Some days I think about setting up a Twitter account just to reveal my worst thoughts, or sickest jokes, but then I realize I would probably tell someone about it, and ruin it all.


The big news of the week is that Wolverine leaked. If you follow the twitter, if you participate in the twitter, you may have watched an Internet squabble between some Internet writers over whether the story should or shouldn’t be reported. I enjoyed it, (the squab) though Twitter is so ephemeral if you weren’t following it real time, then there’s no point in retracing the steps.

I think the Internet should talk about piracy in the sense that it is part of the Internet and its labyrinthine underground. Much like the sites which feature adult content, it’s one of the draws of having DSL, etc. for a number of people. Those wishing to justify their piracy end up sounding like Peter Gibbons and the world’s penny tray, but – unless you get a C&D letter or are the patient zero pirator – generally there are few consequences of indulging in it. The Internet is still in its wild-west phase when it comes to stuff like this.

But the way piracy tends to work is that at first there’s a cam-corder copy, and then a DVD copy sometime before it hits the rental market, and what Wolverine did was not only provide a workprint cut, but also one of rare quality. The academy sends out screeners for the Academy season, and many of those end up on line in one form or another, and arguments have been made about Taken, which was released in Europe well before its American release, and is now available on DVD in other regions. The big difference is that the target demo of a film like Wolverine is the audience who is most familiar with Bit Torrenting. The target demo of The Reader? Not so much.

You might have seen people like Edward Douglas arguing that people like Drew and Devin were writing about this story to incense people to bootleg stuff. This is problematic for a number of reason the first and foremost is the idea that most Internet movie site readers are inherently downloaders. The other big problem is that with something like this – though conspirasists might suggest otherwise – that though this is a big shitstain on Fox, now that it’s been wounded, the failure can’t get up the pipeline. Tom Rothman, the long reviled head of Fox will not take a hit if the film doesn’t do well at the box office. Why? Because now there’s an excuse. And if the film opens, it didn’t matter.

And frankly, only if the film opens will there be anything resembling a game-changer. Piracy has been a boogeyman of the industry for years and years, and though there have been a number of films that have shown up either right before or shortly after in DVD-quality transfers, there’s been nothing that feels as impactive as this. If the film does $65, if it does $55, if it does anything under whatever (often unrealistic) expectations are set, then it’s back to blaming the internet. And even if the film manages an $85 Million dollar opening, which would be beyond all expectations, some would argue it would have hit $100 if it weren’t for the piracy. The reason why the piracy is such an Achilles heel has nothing to do with the quality of Wolverine. The problem is that with the summer tentpoles, there is an untold but obvious truth: These films aren’t that good.

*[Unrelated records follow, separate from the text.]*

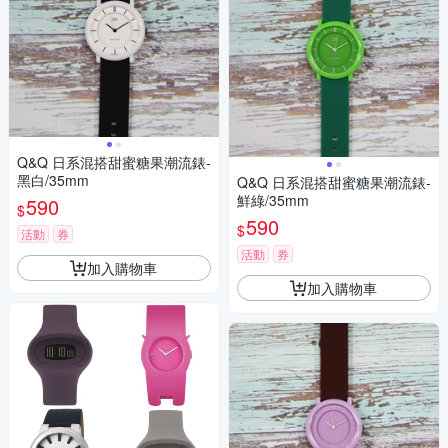
Q&Q 日系混搭甜蜜糖果潮流錶-
黑白/35mm
Q&Q 日系混搭甜蜜糖果潮流錶-
鮮綠/35mm
590
$
590
$
活動
券
活動
券
加入購物車
加入購物車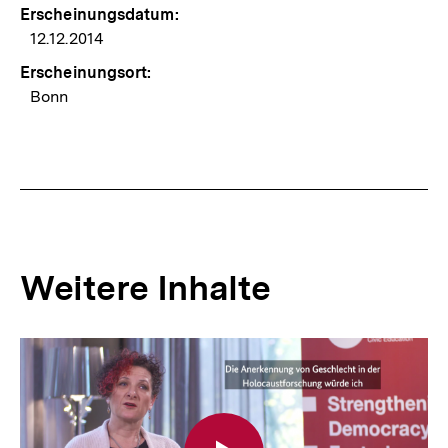
Erscheinungsdatum:
12.12.2014
Erscheinungsort:
Bonn
Weitere Inhalte
Inhaltskarousell
Inhaltskarussell
für
überspringen
weitere
Inhalte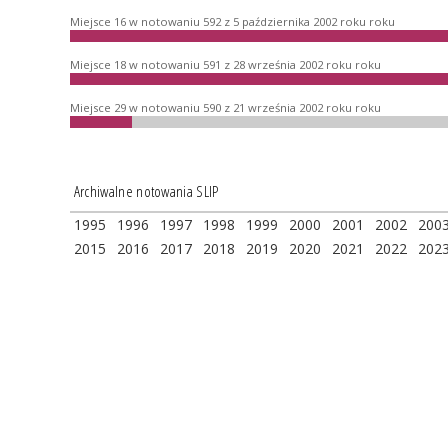
Miejsce 16 w notowaniu 592 z 5 października 2002 roku roku
Miejsce 18 w notowaniu 591 z 28 września 2002 roku roku
Miejsce 29 w notowaniu 590 z 21 września 2002 roku roku
Archiwalne notowania SLIP
1995
1996
1997
1998
1999
2000
2001
2002
200
2015
2016
2017
2018
2019
2020
2021
2022
202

Sure, you’ve got your Wall*E’s and Dark Knight’s, your Knocked Up‘s, but the majority of summer films are like the rest of cinema: Hyped up nonsense. These are films not meant to stand the test of time, and are all about opening weekends. Does anyone still watch The Perfect Storm or The Patriot? Shrek 2 or The Day After Tomorrow? Charlie and the Chocolate Factory or Mr and Mrs. Smith? These are films that do huge business, but are mostly a con. At best three star films without great personal vision. If you go to the fair you might eat cotton candy. But cotton candy isn’t something most people want outside of that environment. There’s not a lot of greatness that goes into these sorts of films, because it’s about size, and size rarely translates to quality (even in films like Ben-Hur, etc.) though it does happen. These films don’t age well, but it doesn’t matter. But if people can see the film for free beforehand, and the verdict is even just “ehh, it’s okay,” the problem is that the steam gets taken out of the marketing, and the steam gets taken out of the summer tentpole effect, and the verdict is settled, and people feel like they’ve seen it, or ca wait to watch it at home. Because half the way these films work is by getting you in anticipation.

Yes, the truth can be revealed. Summer movies are secret fatties. They want you on the date. Because they know by the time you’re there, and the money you will expend, you might as well fuck them anyway.


Fast and Furious opens today. Attempts to open pictures with summer-like qualities this early tend to backfire, but who’s to say. I expect the film to underperform, though I like Vin Diesel enough to hope it works. The picture to see is Adventureland, so go see, mother fuckers.

1. Fast and Furious - $38.7 Million
2. Monsters Vs. Aliens – $32 Million
3. Haunting Somewhere or Something - $11.5 Million
4. Adventureland -  $9.7 Million
5. I Love You, Man - $8.2 Million

And then Sunday I’ll teabag you by putting my testes on your face.